Section titled “Freeze or Fine-Tune?”| Situation | Starting choice |
|---|---|
| very small dataset, similar task | freeze backbone, train head |
| medium dataset, similar task | freeze first, then unfreeze last block |
| larger dataset, different visual domain | fine-tune more blocks carefully |
| medical/satellite/industrial images | validate carefully; pretrained natural-image features may transfer only partly |
| deployment-limited device | prefer smaller backbone or freeze-and-head baseline first |
Common Mistakes
Section titled “Common Mistakes”| Mistake | Why it hurts | Fix |
|---|---|---|
| fine-tuning all layers immediately | unstable on small data | train head first |
| using one learning rate for everything | backbone updates too aggressively | use smaller LR for pretrained layers |
forgetting requires_grad checks | wrong layers train silently | print trainable parameters |
| evaluating on training data only | hides overfitting | keep a validation set |
| preprocessing mismatch | pretrained features receive unfamiliar input scale | use the weights’ expected transform |
| leakage across splits | validation becomes meaningless | split by image source/user/object when needed |
Exercises
Section titled “Exercises”- Add a fourth target class and design a new synthetic pattern.

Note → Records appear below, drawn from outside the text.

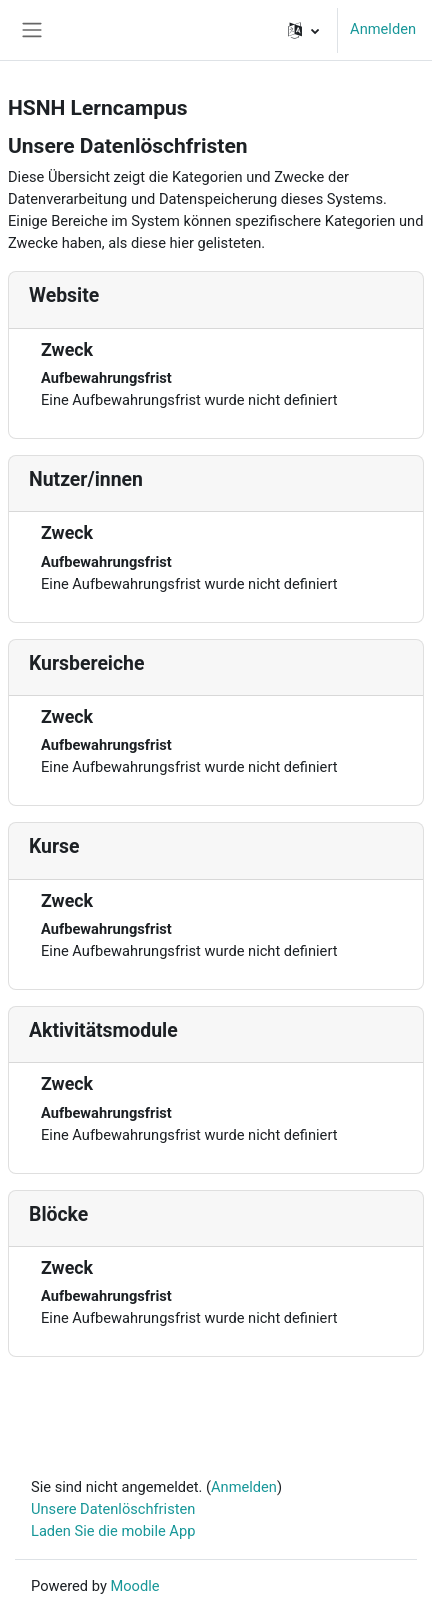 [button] (303, 30)
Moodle (134, 1586)
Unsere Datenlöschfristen (113, 1509)
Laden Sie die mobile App (113, 1531)
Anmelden (383, 29) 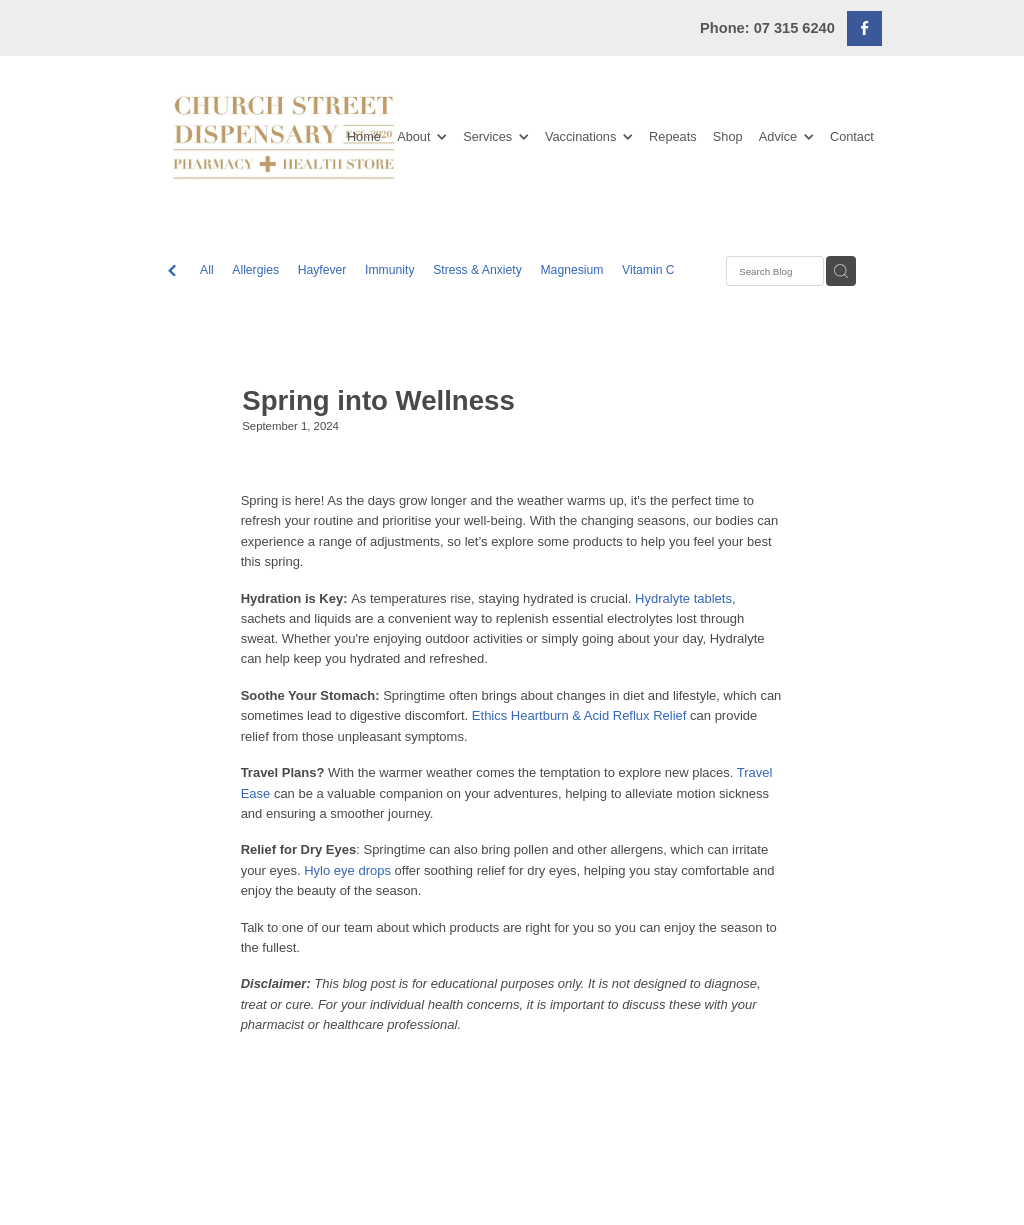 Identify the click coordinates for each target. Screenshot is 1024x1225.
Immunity (389, 270)
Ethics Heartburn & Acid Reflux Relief (579, 715)
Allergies (255, 270)
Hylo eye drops (347, 870)
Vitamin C (648, 270)
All (207, 270)
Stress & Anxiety (477, 270)
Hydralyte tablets (683, 598)
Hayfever (322, 270)
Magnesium (571, 270)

- Increase target training data from
12to40per class. Does head-only training improve? - Change the backbone fine-tuning learning rate from
0.0005to0.05. What happens? - Print only trainable parameter names after unfreezing the last convolution.
- Explain when GAP plus a small head is preferable to a large
Flattenhead.
Reference implementation and walkthrough
- A fourth synthetic class needs a pattern that is visually distinct, a new label index, and a classifier head with one more output unit.
- More target samples should make head-only training stronger because the new head sees more examples. Still compare validation accuracy, not only train accuracy.
0.05is usually too large for fine-tuning a reused backbone. Expect unstable loss or damaged pretrained features.- After unfreezing only the last convolution, the printed trainable names should include the classifier head plus that last convolution, not the whole backbone.
- GAP plus a small head is preferable when you want fewer parameters, better shape flexibility, and lower overfitting risk. A large
Flattenhead is fragile on small data.
Key Takeaways
Section titled “Key Takeaways”- Transfer learning reuses visual features instead of relearning everything from scratch.
- The safest first baseline is usually: replace head, freeze backbone, train head.
- Fine-tune later layers only when validation results justify it.
- Use smaller learning rates for pretrained layers.
- Good transfer learning is an engineering workflow, not just copying a large model.